In this exercise, the entries below include pictures. Repeat exactly the lines from the line with "N$28,165.82" to the line with "Project focus: Why", including both, but without the pictures.

(SUPPLIED INFORMATION)

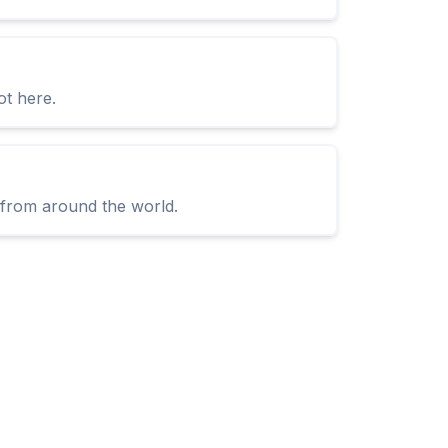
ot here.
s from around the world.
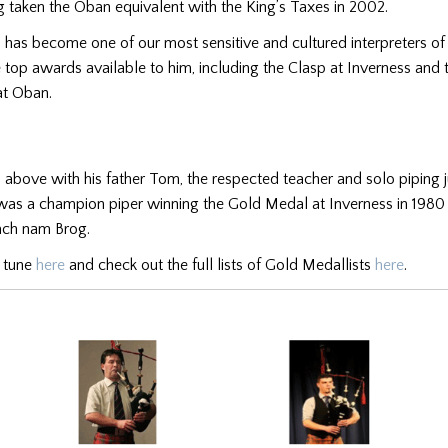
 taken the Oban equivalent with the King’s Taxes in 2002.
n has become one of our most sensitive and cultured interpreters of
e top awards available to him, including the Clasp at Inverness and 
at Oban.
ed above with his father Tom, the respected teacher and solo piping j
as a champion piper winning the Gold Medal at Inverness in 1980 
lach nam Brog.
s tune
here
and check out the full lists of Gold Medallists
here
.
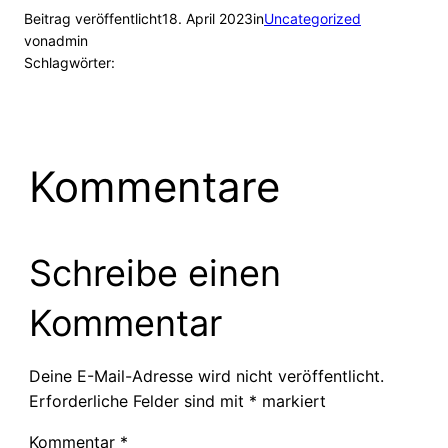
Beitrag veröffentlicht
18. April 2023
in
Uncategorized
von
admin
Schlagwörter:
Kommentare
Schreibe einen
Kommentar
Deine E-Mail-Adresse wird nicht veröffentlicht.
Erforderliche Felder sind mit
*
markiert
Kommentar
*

(End SUPPLIED INFORMATION)
(SUPPLIED INFORMATION)

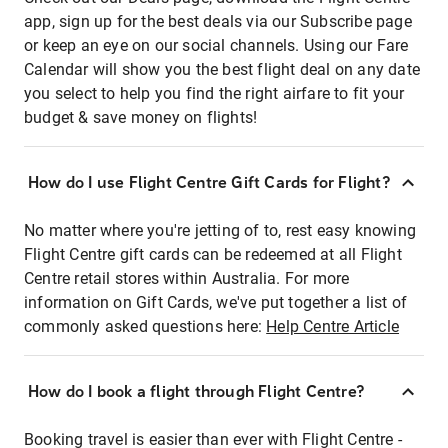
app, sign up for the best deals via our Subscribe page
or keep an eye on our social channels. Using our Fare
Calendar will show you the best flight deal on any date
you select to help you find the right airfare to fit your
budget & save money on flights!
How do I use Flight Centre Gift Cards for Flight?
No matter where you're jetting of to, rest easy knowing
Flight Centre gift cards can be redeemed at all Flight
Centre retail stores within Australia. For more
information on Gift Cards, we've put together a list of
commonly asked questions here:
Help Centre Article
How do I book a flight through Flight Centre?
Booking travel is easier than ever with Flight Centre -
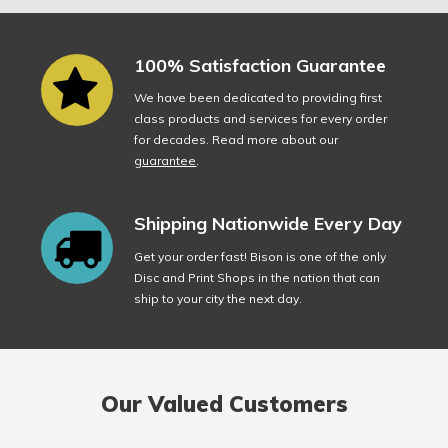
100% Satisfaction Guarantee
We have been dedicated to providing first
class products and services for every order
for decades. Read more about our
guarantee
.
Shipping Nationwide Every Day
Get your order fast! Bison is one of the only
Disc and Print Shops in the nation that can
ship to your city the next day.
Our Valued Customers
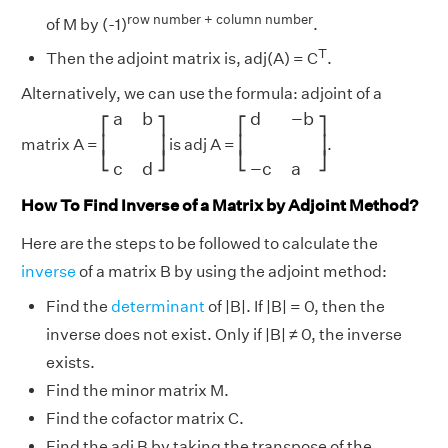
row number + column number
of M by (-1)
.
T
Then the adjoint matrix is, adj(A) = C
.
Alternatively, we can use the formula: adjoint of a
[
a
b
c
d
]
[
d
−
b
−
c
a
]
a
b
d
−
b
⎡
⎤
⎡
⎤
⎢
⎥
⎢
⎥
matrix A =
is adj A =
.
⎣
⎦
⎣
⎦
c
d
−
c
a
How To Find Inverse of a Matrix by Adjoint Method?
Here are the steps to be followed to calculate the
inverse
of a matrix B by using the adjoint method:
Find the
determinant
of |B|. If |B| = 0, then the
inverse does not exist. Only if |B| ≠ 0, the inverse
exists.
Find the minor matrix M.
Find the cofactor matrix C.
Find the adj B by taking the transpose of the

(End SUPPLIED INFORMATION)
(SUPPLIED INFORMATION)

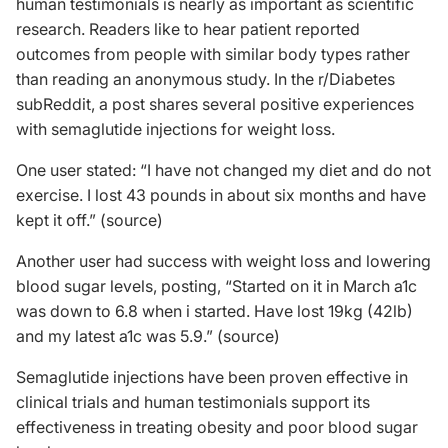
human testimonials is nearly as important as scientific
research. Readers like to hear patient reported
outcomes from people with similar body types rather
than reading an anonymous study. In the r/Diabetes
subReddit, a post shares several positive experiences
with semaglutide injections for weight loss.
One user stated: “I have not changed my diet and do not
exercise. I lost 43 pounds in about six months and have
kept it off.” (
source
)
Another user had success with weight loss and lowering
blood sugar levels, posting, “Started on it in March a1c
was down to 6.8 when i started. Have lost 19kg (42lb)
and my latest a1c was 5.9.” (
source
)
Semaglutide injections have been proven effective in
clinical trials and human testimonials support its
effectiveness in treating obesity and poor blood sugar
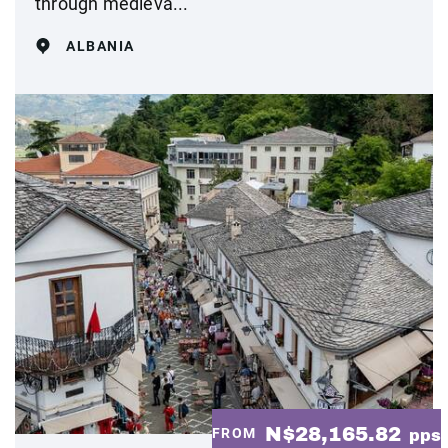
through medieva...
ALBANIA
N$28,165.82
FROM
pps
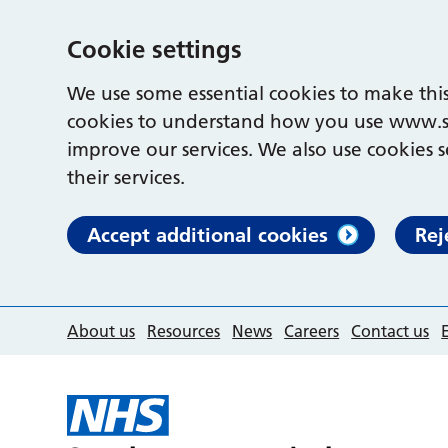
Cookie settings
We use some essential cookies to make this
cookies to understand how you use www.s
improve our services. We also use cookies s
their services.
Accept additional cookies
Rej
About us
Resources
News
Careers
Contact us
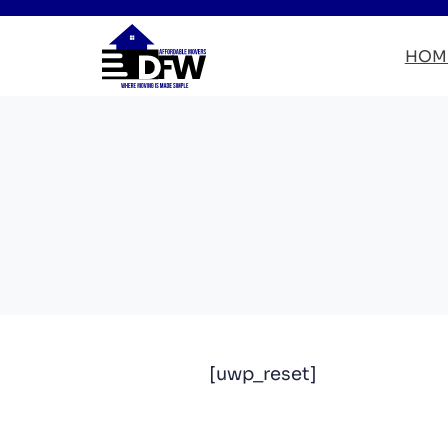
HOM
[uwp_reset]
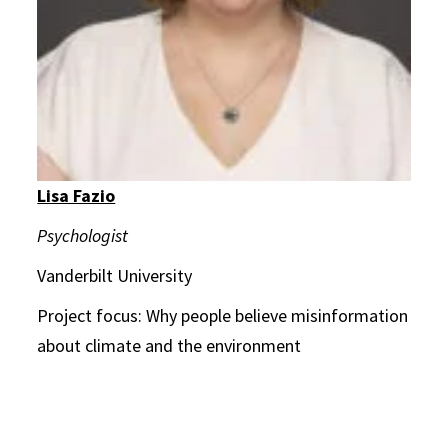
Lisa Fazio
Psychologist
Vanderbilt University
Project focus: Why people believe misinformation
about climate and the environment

(End SUPPLIED INFORMATION)

# RESPONSE TO THE EXERCISE:
N$28,165.82
FROM
pps
Cookie settings
We use some essential cookies to make this
cookies to understand how you use www.s
improve our services. We also use cookies s
their services.
Accept additional cookies
Rej
About us
Resources
News
Careers
Contact us
HOM
[uwp_reset]
Lisa Fazio
Psychologist
Vanderbilt University
Project focus: Why people believe misinformation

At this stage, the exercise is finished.